Keep the chain visible for NIP-28: Public Chat: first the human promise, then kind 40, kind 41, kind 42, kind 43, kind 44, unrecommended, then the implementation record, then the real-world failure case. That order keeps NIP-28 useful without turning it into marketing copy or protocol trivia.
Three questions to carry forward
- Who can read the event, and does the screen say that before you type?
- What metadata remains visible even when content is encrypted or wrapped?
- Can another client recover the thread, room or message history without pretending delivery is guaranteed?
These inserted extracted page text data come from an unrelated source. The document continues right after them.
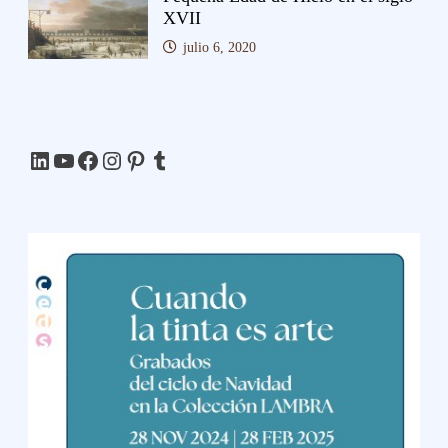
XVII
julio 6, 2020
LinkedIn
YouTube
Facebook
Instagram
Pinterest
Tumblr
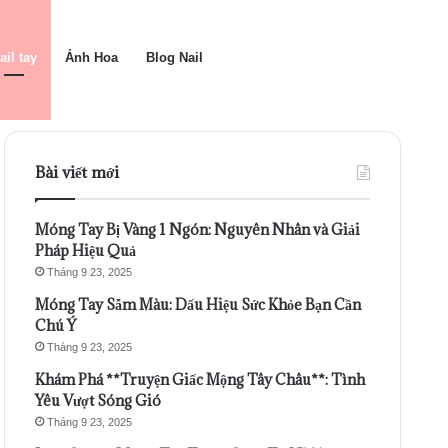
ail tay
Ảnh Hoa
Blog Nail
Bài viết mới
Móng Tay Bị Vàng 1 Ngón: Nguyên Nhân và Giải
Pháp Hiệu Quả
Tháng 9 23, 2025
Móng Tay Sẫm Màu: Dấu Hiệu Sức Khỏe Bạn Cần
Chú Ý
Tháng 9 23, 2025
Khám Phá **Truyện Giấc Mộng Tây Châu**: Tình
Yêu Vượt Sóng Gió
Tháng 9 23, 2025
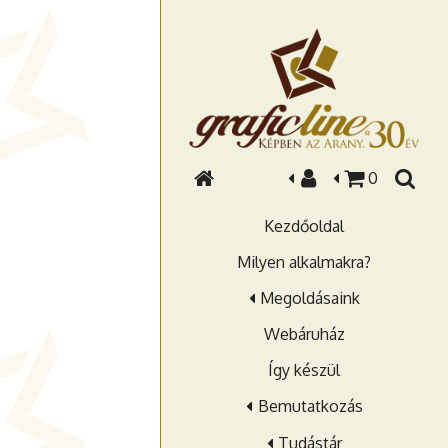
0
Kezdőoldal
Milyen alkalmakra?
Megoldásaink
Webáruház
Így készül
Bemutatkozás
Tudástár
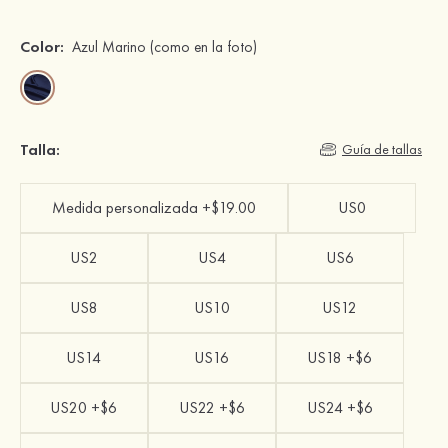
Color:
Azul Marino
(como en la foto)
Talla:
Guía de tallas
Medida personalizada +$19.00
US0
US2
US4
US6
US8
US10
US12
US14
US16
US18 +$6
US20 +$6
US22 +$6
US24 +$6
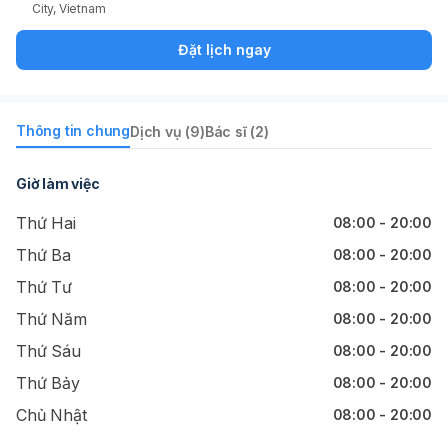
City, Vietnam
Đặt lịch ngay
Thông tin chung
Dịch vụ (9)
Bác sĩ (2)
Giờ làm việc
Thứ Hai
08:00 - 20:00
Thứ Ba
08:00 - 20:00
Thứ Tư
08:00 - 20:00
Thứ Năm
08:00 - 20:00
Thứ Sáu
08:00 - 20:00
Thứ Bảy
08:00 - 20:00
Chủ Nhật
08:00 - 20:00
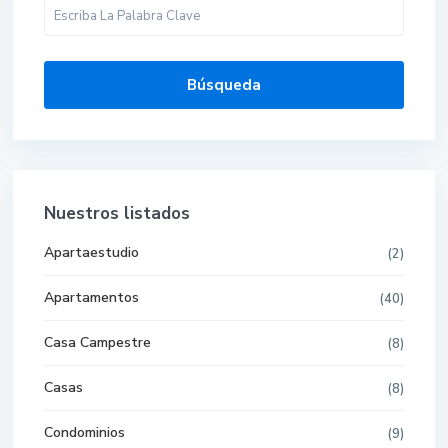
Búsqueda
Nuestros listados
Apartaestudio
(2)
Apartamentos
(40)
Casa Campestre
(8)
Casas
(8)
Condominios
(9)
What to verify before you rely on it
- Find
kind 40,kind 41,kind 42,kind 43,kind 44in the official file and check where the UI exposes the same concept. - Read NIP-29, NIP-10 as context before treating NIP-28 as a complete product story.
- Open at least one implementation, mirror, pull request or library source from the source links before trusting that the idea is mature.
- Test the unhappy path: missing relays, stale metadata, invalid signatures, blocked events, expired state, revoked permissions or unavailable media.
- Write the user-facing copy in plain language. If a standard changes authority, privacy, money, moderation or recovery, say that before the click.
Direct sources
Use these sources for NIP-28: Public Chat in that order: Official NIP-28 source for the current wording; NIP-28 commit history for the change record; nips.nostr.com NIP-28 mirror, Arcade chat demo PR, Nostrbook group comparison for public context. The article gives you the consequence in plain language, but the source trail is where exact fields, status notes, unresolved debates and implementation proof stay checkable.